Renzi-dormite sereni, la svolta autoritaria è già avvenuta

Renzi-dormite sereni, la svolta autoritaria è già avvenuta

di Maurizio Viroli | 
Un Parlamento eletto in base a una legge elettorale dichiarata incostituzionale dalla Corte stravolge una Costituzione
approvata da un’Assemblea costituente eletta secondo un equo sistema proporzionale che garantiva piena rappresentanza a tutte le forze politiche.
 Il che significa che chi non ha potere pienamente legittimo, neppure per legiferare e governare, rovina la Carta fondamentale approvata da un’Assemblea costituente che aveva piena legittimità.
Una Costituzione approvata a larga maggioranza (quasi l’88% dell’Assemblea costituente) dopo lungo, serrato, colto e serio dibattito nelle commissioni e in assemblea plenaria, viene modificata a stretta maggioranza senza seria discussione.
 Il metodo delle larghe intese, osannato da tanta parte dell’opinione pubblica e apertamente sostenuto dell’ex presidente della Repubblica Giorgio Napolitano vale dunque per formare il governo e
legiferare, ma non per riformare la Carta fondamentale che definisce le regole per governare e per legiferare.
 Nessuna parola, nemmeno un monito da parte del capo dello Stato? 
E quale sarebbe la necessità impellente di abolire il Senato elettivo per sostituirlo con un Senato di nominati da istanze inferiori, consigli comunali e regionali, con potere di concorrere alla riforma della Costituzione?
 Nessuna.

Illustri colleghi costituzionalisti di chiara fama affermano che non c’è alcun rischio di svolta autoritaria oantidemocratica. 
Hanno pienamente ragione. 
Non esiste alcun rischio in tal senso: la svolta autoritaria c’è già stata e consiste nel metodo usato per riformare la Costituzione.
 Svolta autoritaria secondo uno dei significati propri del termine: un uomo animato da volontà di dominio scatena contro le istituzioni repubblicane una pletora di servi che dipendono da lui per avere il privilegio di rimanere in Parlamento o di essere rieletti. Addirittura Renzi si permette di minacciare i recalcitranti che se non passa la sua riforma della Costituzione “si va alle elezioni”, come se avesse il potere di sciogliere le camere!

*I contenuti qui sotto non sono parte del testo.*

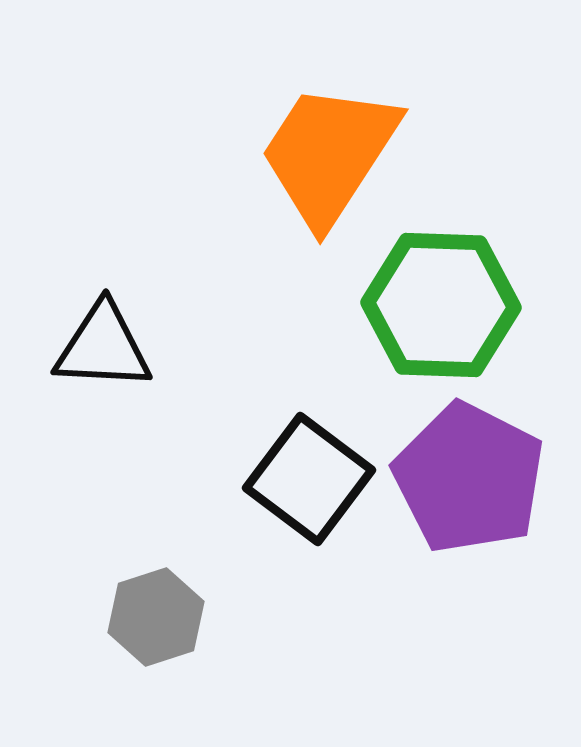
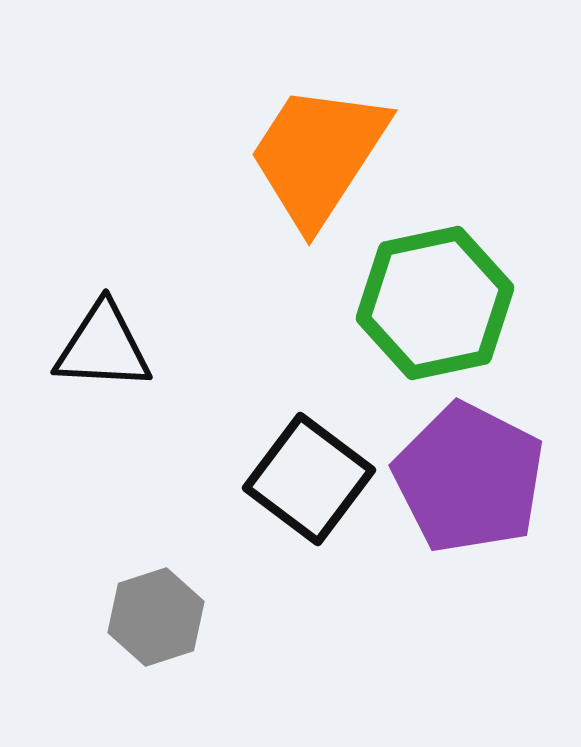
orange trapezoid: moved 11 px left, 1 px down
green hexagon: moved 6 px left, 2 px up; rotated 14 degrees counterclockwise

 Dimentica, o fa finta di dimenticare, il dinamico riformatore, che sciogliere le Camere è prerogativa del capo dello Stato.

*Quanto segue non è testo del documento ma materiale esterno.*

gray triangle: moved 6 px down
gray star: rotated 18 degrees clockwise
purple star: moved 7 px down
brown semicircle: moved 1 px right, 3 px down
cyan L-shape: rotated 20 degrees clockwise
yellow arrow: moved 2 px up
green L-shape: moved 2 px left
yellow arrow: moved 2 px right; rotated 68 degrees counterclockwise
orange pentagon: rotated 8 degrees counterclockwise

 Ma per Renzi questa distinzione, che è fondamento dell’ordinamento repubblicano, è troppo sottile: si sente già capo del governo, capo dello Stato e padrone del Parlamento.
I giuristi del XIV secolo parlavano di tirannide tacita o velata: niente armi, niente proscrizioni, niente esili. Bastano dei servi tenuti al guinzaglio con la vecchia minaccia di togliere loro i privilegi e con loro dare a un uomo un potere senza limiti.
 Possibile che i cittadini italiani, tranne piccole minoranze, non si rendano conto dell’inganno messo in atto contro la loro dignità?
 Pare, purtroppo, che sia così.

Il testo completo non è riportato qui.